→ ACTIVITY:
Of the lines in the material below, print only those from the one containing "554%3ART%3D1747899329%3AS%3DALNI_MY" to the one containing "revelaciones.", ends included, exactly as written and without pictures.

= = =

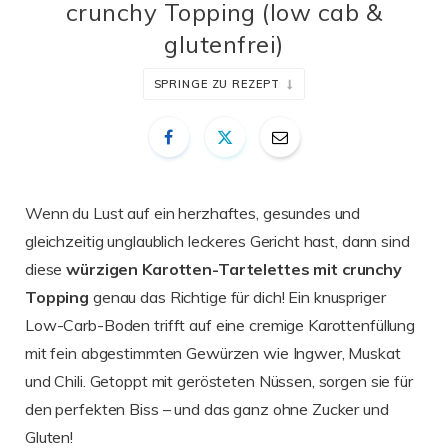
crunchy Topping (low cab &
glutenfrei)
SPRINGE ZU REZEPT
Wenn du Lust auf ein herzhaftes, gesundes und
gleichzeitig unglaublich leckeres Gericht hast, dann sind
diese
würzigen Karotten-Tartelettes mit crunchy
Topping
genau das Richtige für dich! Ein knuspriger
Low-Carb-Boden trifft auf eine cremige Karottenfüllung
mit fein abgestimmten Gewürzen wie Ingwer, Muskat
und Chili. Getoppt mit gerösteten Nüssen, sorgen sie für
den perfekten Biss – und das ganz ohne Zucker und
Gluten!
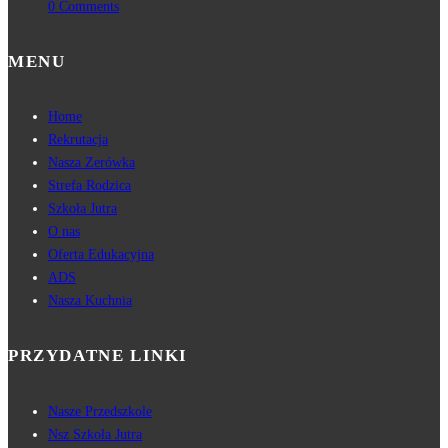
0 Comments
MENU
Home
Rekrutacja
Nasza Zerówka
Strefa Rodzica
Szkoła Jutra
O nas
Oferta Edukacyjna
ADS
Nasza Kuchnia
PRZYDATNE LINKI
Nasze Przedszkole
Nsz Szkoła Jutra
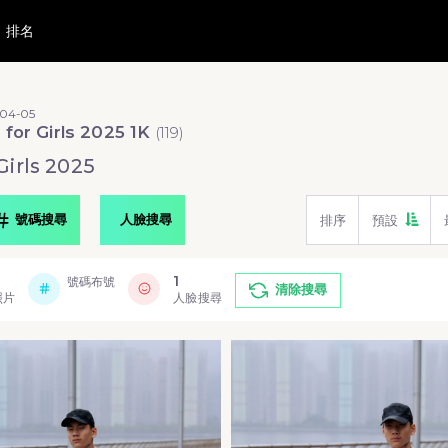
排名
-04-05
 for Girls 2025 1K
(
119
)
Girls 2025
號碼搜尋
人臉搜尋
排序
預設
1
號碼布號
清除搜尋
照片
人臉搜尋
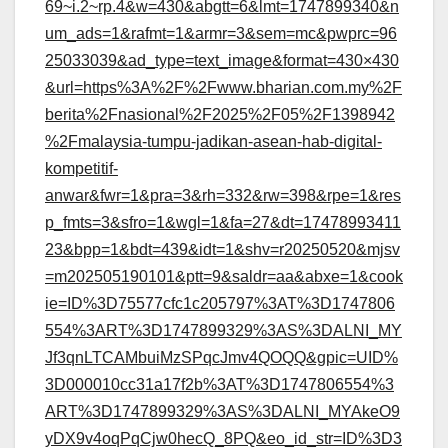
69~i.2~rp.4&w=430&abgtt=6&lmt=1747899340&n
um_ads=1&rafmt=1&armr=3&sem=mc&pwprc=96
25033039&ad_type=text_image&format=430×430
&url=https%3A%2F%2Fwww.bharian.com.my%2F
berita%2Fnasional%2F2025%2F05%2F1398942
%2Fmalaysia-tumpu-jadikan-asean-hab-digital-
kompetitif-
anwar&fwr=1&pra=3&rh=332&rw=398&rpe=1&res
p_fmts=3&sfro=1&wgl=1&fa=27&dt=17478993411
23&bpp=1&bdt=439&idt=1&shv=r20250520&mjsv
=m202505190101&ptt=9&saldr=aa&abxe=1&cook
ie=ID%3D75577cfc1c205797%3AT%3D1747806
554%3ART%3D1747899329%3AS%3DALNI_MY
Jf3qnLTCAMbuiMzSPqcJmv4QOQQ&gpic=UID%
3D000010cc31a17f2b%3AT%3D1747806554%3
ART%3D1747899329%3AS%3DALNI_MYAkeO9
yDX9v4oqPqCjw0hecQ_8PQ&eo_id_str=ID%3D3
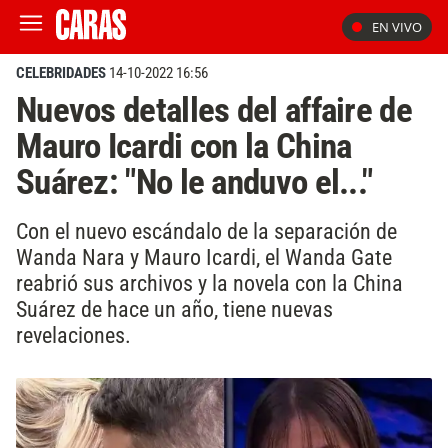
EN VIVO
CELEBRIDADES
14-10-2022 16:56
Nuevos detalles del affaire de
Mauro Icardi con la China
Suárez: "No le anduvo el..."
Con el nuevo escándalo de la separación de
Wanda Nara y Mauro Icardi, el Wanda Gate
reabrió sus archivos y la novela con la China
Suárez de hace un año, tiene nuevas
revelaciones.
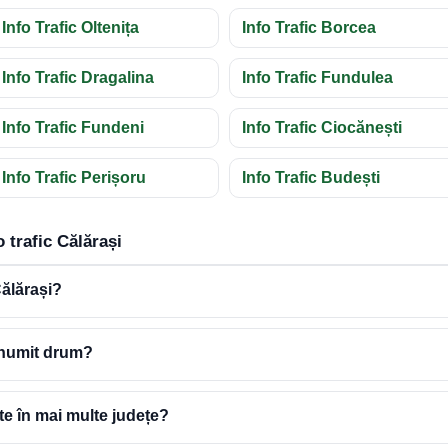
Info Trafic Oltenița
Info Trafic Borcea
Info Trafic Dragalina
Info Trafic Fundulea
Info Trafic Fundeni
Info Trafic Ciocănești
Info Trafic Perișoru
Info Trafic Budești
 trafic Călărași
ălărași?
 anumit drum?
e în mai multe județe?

= = =

→ SOLUTION TO THE EXERCISE:
554%3ART%3D1747899329%3AS%3DALNI_MY
Jf3qnLTCAMbuiMzSPqcJmv4QOQQ&gpic=UID%
3D000010cc31a17f2b%3AT%3D1747806554%3
ART%3D1747899329%3AS%3DALNI_MYAkeO9
yDX9v4oqPqCjw0hecQ_8PQ&eo_id_str=ID%3D3
EN VIVO
CELEBRIDADES
14-10-2022 16:56
Nuevos detalles del affaire de
Mauro Icardi con la China
Suárez: "No le anduvo el..."
Con el nuevo escándalo de la separación de
Wanda Nara y Mauro Icardi, el Wanda Gate
reabrió sus archivos y la novela con la China
Suárez de hace un año, tiene nuevas
revelaciones.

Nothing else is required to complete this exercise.